- **Input for this task**
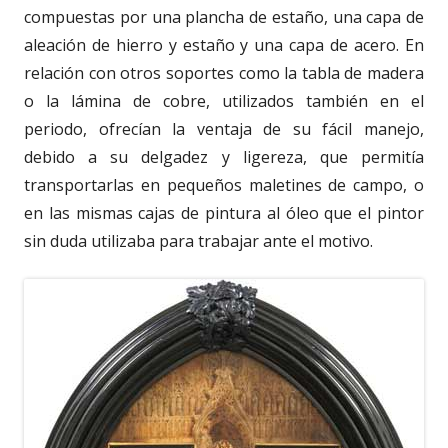
compuestas por una plancha de estaño, una capa de
aleación de hierro y estaño y una capa de acero. En
relación con otros soportes como la tabla de madera
o la lámina de cobre, utilizados también en el
periodo, ofrecían la ventaja de su fácil manejo,
debido a su delgadez y ligereza, que permitía
transportarlas en pequeños maletines de campo, o
en las mismas cajas de pintura al óleo que el pintor
sin duda utilizaba para trabajar ante el motivo.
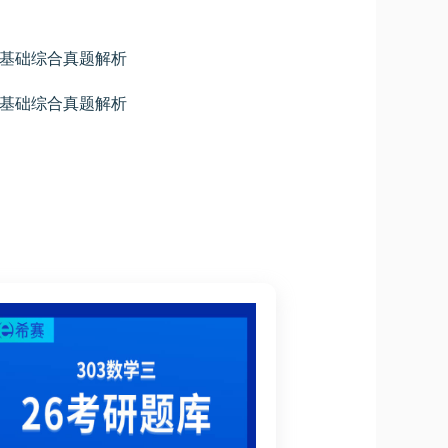
算机基础综合真题解析
算机基础综合真题解析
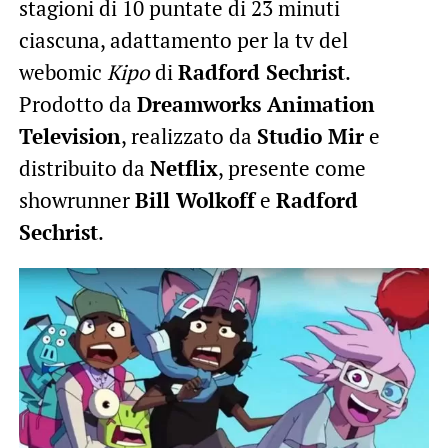
stagioni di 10 puntate di 23 minuti
ciascuna, adattamento per la tv del
webomic
Kipo
di
Radford Sechrist
.
Prodotto da
Dreamworks Animation
Television
, realizzato da
Studio Mir
e
distribuito da
Netflix
, presente come
showrunner
Bill Wolkoff
e
Radford
Sechrist
.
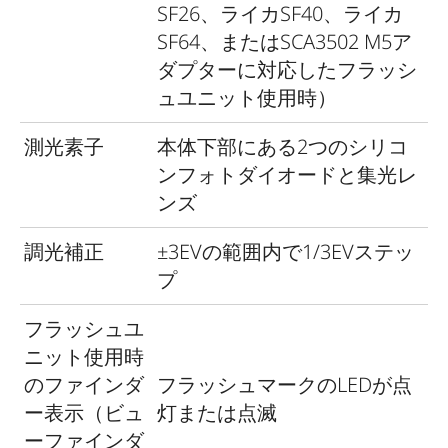
有効
SF26、ライカSF40、ライカ
50.6mm（基線長69.31mm×ファイ
基線
SF64、またはSCA3502 M5ア
ンダー倍率0.73倍）
長
ダプターに対応したフラッシ
ュユニット使用時）
測光素子
本体下部にある2つのシリコ
ンフォトダイオードと集光レ
ンズ
調光補正
±3EVの範囲内で1/3EVステッ
プ
フラッシュユ
ニット使用時
のファインダ
フラッシュマークのLEDが点
ー表示（ビュ
灯または点滅
ーファインダ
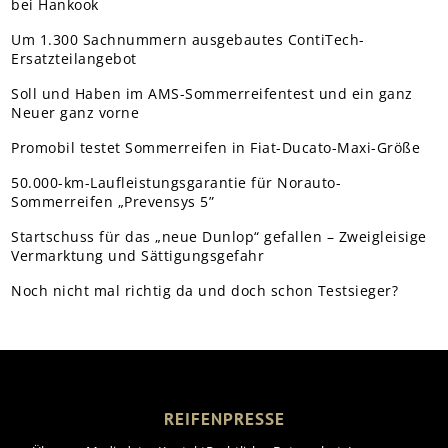
bei Hankook
Um 1.300 Sachnummern ausgebautes ContiTech-
Ersatzteilangebot
Soll und Haben im AMS-Sommerreifentest und ein ganz
Neuer ganz vorne
Promobil testet Sommerreifen in Fiat-Ducato-Maxi-Größe
50.000-km-Laufleistungsgarantie für Norauto-
Sommerreifen „Prevensys 5”
Startschuss für das „neue Dunlop“ gefallen – Zweigleisige
Vermarktung und Sättigungsgefahr
Noch nicht mal richtig da und doch schon Testsieger?
REIFENPRESSE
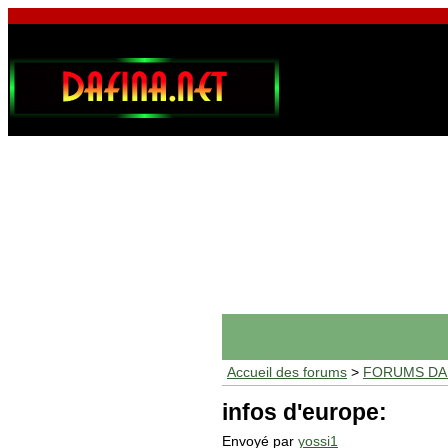
Accueil des forums
>
FORUMS DAF
infos d'europe:
Envoyé par
yossi1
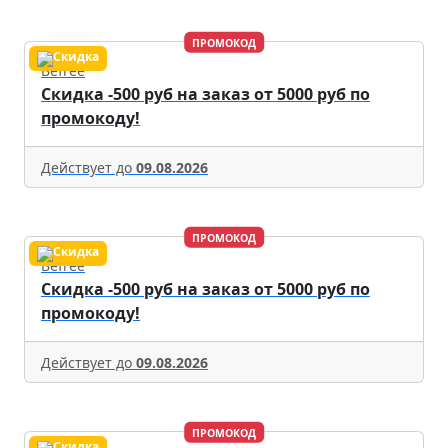
ПРОМОКОД
Befree
Скидка -500 руб на заказ от 5000 руб по
промокоду!
Действует до
09.08.2026
ПРОМОКОД
Befree
Скидка -500 руб на заказ от 5000 руб по
промокоду!
Действует до
09.08.2026
ПРОМОКОД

- **Task brief**
Each record above goes into the copy word for word; the pictures do not.

- **Result of the task**
compuestas por una plancha de estaño, una capa de
aleación de hierro y estaño y una capa de acero. En
relación con otros soportes como la tabla de madera
o la lámina de cobre, utilizados también en el
periodo, ofrecían la ventaja de su fácil manejo,
debido a su delgadez y ligereza, que permitía
transportarlas en pequeños maletines de campo, o
en las mismas cajas de pintura al óleo que el pintor
sin duda utilizaba para trabajar ante el motivo.
算机基础综合真题解析
算机基础综合真题解析
stagioni di 10 puntate di 23 minuti
ciascuna, adattamento per la tv del
webomic
Kipo
di
Radford Sechrist
.
Prodotto da
Dreamworks Animation
Television
, realizzato da
Studio Mir
e
distribuito da
Netflix
, presente come
showrunner
Bill Wolkoff
e
Radford
Sechrist
.
有効
SF26、ライカSF40、ライカ
50.6mm（基線長69.31mm×ファイ
基線
SF64、またはSCA3502 M5ア
ンダー倍率0.73倍）
長
ダプターに対応したフラッシ
ュユニット使用時）
測光素子
本体下部にある2つのシリコ
ンフォトダイオードと集光レ
ンズ
調光補正
±3EVの範囲内で1/3EVステッ
プ
フラッシュユ
ニット使用時
のファインダ
フラッシュマークのLEDが点
ー表示（ビュ
灯または点滅
ーファインダ
bei Hankook
Um 1.300 Sachnummern ausgebautes ContiTech-
Ersatzteilangebot
Soll und Haben im AMS-Sommerreifentest und ein ganz
Neuer ganz vorne
Promobil testet Sommerreifen in Fiat-Ducato-Maxi-Größe
50.000-km-Laufleistungsgarantie für Norauto-
Sommerreifen „Prevensys 5”
Startschuss für das „neue Dunlop“ gefallen – Zweigleisige
Vermarktung und Sättigungsgefahr
Noch nicht mal richtig da und doch schon Testsieger?
REIFENPRESSE
Accueil des forums
>
FORUMS DAF
infos d'europe:
Envoyé par
yossi1
ПРОМОКОД
Befree
Скидка -500 руб на заказ от 5000 руб по
промокоду!
Действует до
09.08.2026
ПРОМОКОД
Befree
Скидка -500 руб на заказ от 5000 руб по
промокоду!
Действует до
09.08.2026
ПРОМОКОД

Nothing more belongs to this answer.